What happens if we reverse Newcomb's Paradox and replace it with two negative sums? Doesn't it kinda maybe affirm Roko's Basilisk?

post by Habby · 2020-01-26T18:08:40.966Z · LW · GW · 2 comments

This is a question post.

Contents

  Answers
    3 Dagon
None
2 comments

So Newcomb's Paradox becomes:

Box A is clear, and always contains a visible -$1,000.
Box B is opaque, and its content has already been set by the predictor:
If the predictor has predicted the player will take both boxes A and B, then box B contains nothing.
If the predictor has predicted that the player will take only box B, then box B contains -$1,000,000.
The player must take either only box B, or box A and B.

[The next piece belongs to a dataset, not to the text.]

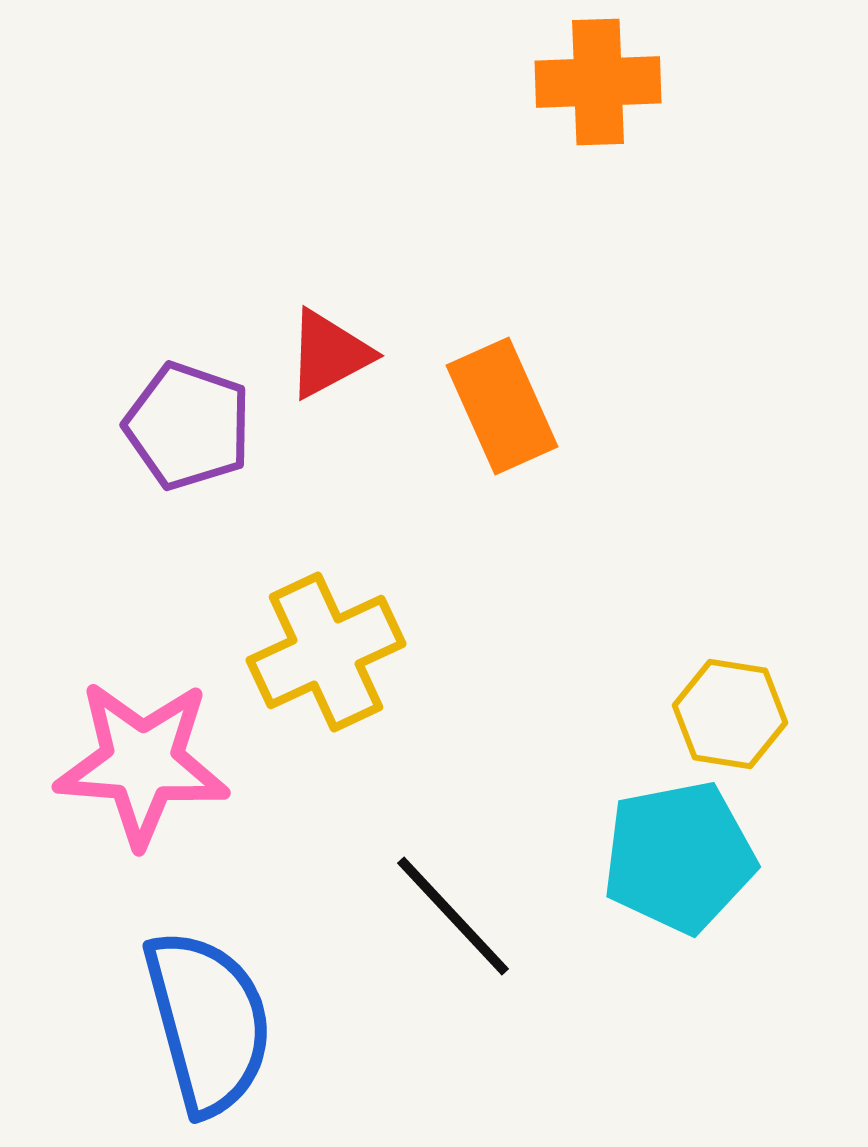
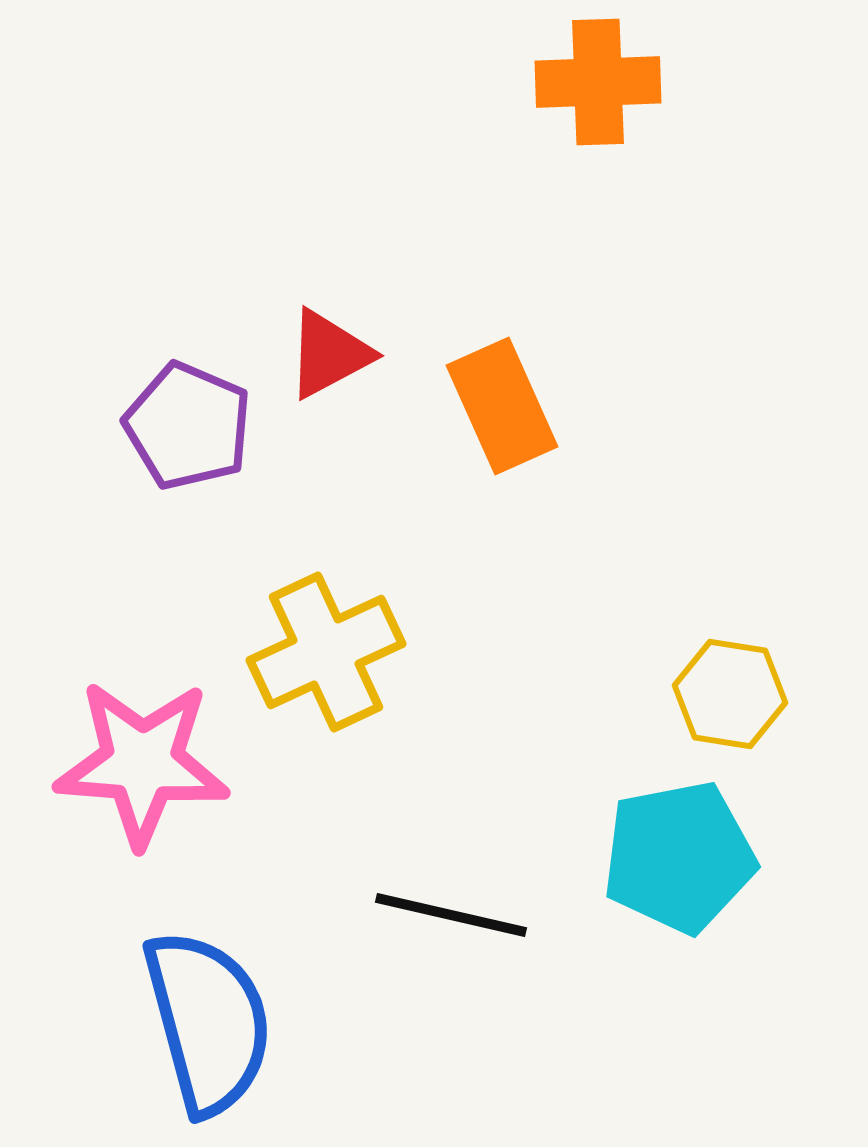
purple pentagon: rotated 4 degrees clockwise
yellow hexagon: moved 20 px up
black line: moved 2 px left, 1 px up; rotated 34 degrees counterclockwise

In this scenario, if the Player believes all the info laid out, the only logical choice would be to take both boxes A and B. if we take all this, and make it into:


Choice A is clear, and entails always working to further AI.
Choice B isn't clear, and what it entails has already been set by the predictor:
If the predictor has predicted the player will take both choice A and consequence B, then consequence B entails nothing (or possibly eternal bliss).
If the predictor has predicted that the player will take only consequence B, then they have the choice to make consequence B entail "eternal damnation".
The player must take consequence B but may also take choice A.

Then Roko's Basilisk is true, with the two caveats being that you must believe that the "eternal damnation" will happen, and you must care about the "eternal damnation".

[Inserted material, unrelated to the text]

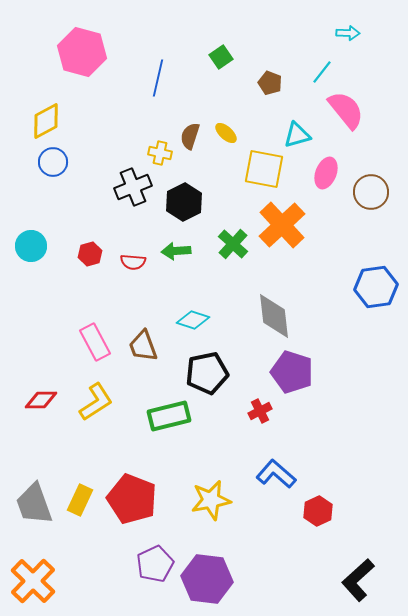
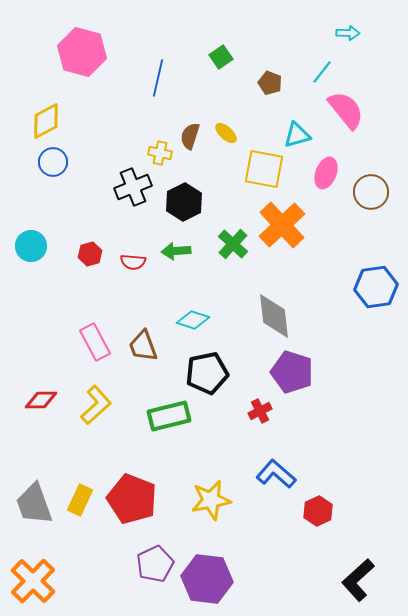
yellow L-shape at (96, 402): moved 3 px down; rotated 9 degrees counterclockwise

That's fair. But, uh, the Basilisk knows that we don't believe in the damnation, so it's perfectly logical for the AI to eternally damn the simulation (as long as this doesn't harm humanity, which we have no reason to believe it would) because it knows that we know that it'll do that.

In essence, we're being a predictor of the predictor, and right now we're predicting that the predictor will go through with their punishment, because they will have predicted us predicting that they won't. (This is the weakest link in my idea, and I want you guys to rip it to shreds.)

Ok. that may be the case, but I still don't care about the AI torturing some simulation. Issue is, if the AI must simulate you for this, they must simulate the entire universe, and we might be in that simulation, meaning that there is a risk that we will be directly punished by Roko's Basilisk if it thinks that we aren't furthering the AI.

This also (AFAIK) happens with any AI with a shred of self preservation, or any AI that thinks it's beneficial to the human race (and values their lives more than the lives of some simulation).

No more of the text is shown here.